In order to complement the Mariner mission to Venus, the radar experiments were repeated from October to December, 1962 (during the Mariner mission), using improved equipment and refined techniques. As in 1961, the experiments were directed by W. K. Victor and R. Stevens.
The 1961 experiments used two 85-foot antennas, one transmitting 13 kilowatts of power at 2,388 megacycles, the other receiving the return signal after the round trip to and from Venus. The most important result was the refinement of the astronomical unit—the mean distance from the Earth to the Sun—to a value of 92,956,200 ±300 miles.
Around 1910, the astronomical unit, plotted by classical optical methods, was uncertain to 250,000 miles. Before the introduction of radar astronomy techniques such as those used at Goldstone, scientists believed that the astronomical unit was known to within 60,000 miles, but even this factor of uncertainty would be intolerable for planetary exploration.
In radar astronomy, the transit time of a radio signal moving at the speed of light (186,000 miles per second) is measured as it travels to a planet and back. In conjunction with the angular measurement techniques used by earlier investigators, this method permits a more precise calculation of the astronomical unit.
Optical and radar measurements of the astronomical unit differ by 50,000 miles. Further refinement of both techniques should lessen the discrepancy between the two values.
The 1961 tests also established that Venus rotates at a very slow rate, possibly keeping the same face toward the Sun at all times. The reflection coefficient of the planet was estimated at 12%, a bright value similar to that of the Earth and contrasted with the Moon’s 2%. The average dielectric constant (conductivity factor) of the surface material seemed to be close to that of sand or dust, and the surface was reported to be rough at a wavelength of 6 inches.
The surface roughness was confirmed in 1962. Since it is known that a rough surface will scatter a signal, the radar tests were observed for such indications. Venus had a scattering effect on the radar waves similar to the Moon’s, probably establishing the roughness of the Venusian surface as more or less similar to the lunar terrain.
Some of the most interesting work was done in reference to the rotation rate of Venus. A radar signal will spread in frequency on return from a target planet that is rotating and rough enough to reflect from a considerable area of its surface. The spread of 5 to 10 cycles per second noted on the Venus echo would suggest a very slow rotation rate, perhaps keeping the same face toward the Sun, or possibly even in a retrograde direction, opposite to the Earth’s.

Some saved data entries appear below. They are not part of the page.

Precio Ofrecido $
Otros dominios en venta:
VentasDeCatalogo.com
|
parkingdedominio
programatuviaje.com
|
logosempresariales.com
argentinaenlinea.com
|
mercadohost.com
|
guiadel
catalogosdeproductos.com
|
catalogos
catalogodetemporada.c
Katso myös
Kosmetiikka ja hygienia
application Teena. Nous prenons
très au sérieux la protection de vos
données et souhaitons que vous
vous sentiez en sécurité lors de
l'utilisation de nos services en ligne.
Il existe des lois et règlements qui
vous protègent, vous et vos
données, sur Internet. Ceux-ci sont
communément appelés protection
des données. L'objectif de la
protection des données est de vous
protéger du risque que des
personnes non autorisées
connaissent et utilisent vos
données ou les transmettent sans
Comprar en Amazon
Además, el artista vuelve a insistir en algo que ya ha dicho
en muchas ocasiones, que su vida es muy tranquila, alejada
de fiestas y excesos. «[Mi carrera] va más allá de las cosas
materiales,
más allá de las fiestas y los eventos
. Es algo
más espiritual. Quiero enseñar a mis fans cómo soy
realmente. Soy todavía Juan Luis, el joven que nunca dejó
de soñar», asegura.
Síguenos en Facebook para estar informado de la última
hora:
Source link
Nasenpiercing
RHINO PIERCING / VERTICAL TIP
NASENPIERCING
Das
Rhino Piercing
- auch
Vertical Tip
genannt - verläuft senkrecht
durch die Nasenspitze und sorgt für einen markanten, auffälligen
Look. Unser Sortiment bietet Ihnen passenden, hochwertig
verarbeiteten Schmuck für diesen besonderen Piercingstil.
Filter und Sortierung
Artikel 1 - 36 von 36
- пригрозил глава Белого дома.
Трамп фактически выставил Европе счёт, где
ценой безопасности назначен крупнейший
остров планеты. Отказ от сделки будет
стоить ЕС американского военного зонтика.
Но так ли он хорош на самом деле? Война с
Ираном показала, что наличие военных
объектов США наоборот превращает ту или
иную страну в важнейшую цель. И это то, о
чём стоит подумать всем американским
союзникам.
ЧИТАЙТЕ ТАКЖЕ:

In the Goldstone 1962 experiments, Venus was in effect divided into observation zones and the doppler effect or change in the returned signal from these zones was studied. The rate of rotation was derived from three months of sampling with this radar mapping technique. Also, the clear, sharp tone characteristic of the transmitted radar signal was altered on return from Venus into a fuzzy, indistinct sound. This effect seemed to confirm the slow retrograde rotation (as compared with the Earth) indicated by the radar mapping and frequency change method.
In addition to these methods of deducing the slow rotation rate, two other phenomena seemed to verify it: a slowly fluctuating signal strength, and the apparent progression of a bright radar spot across from the center of Venus toward the outside edge.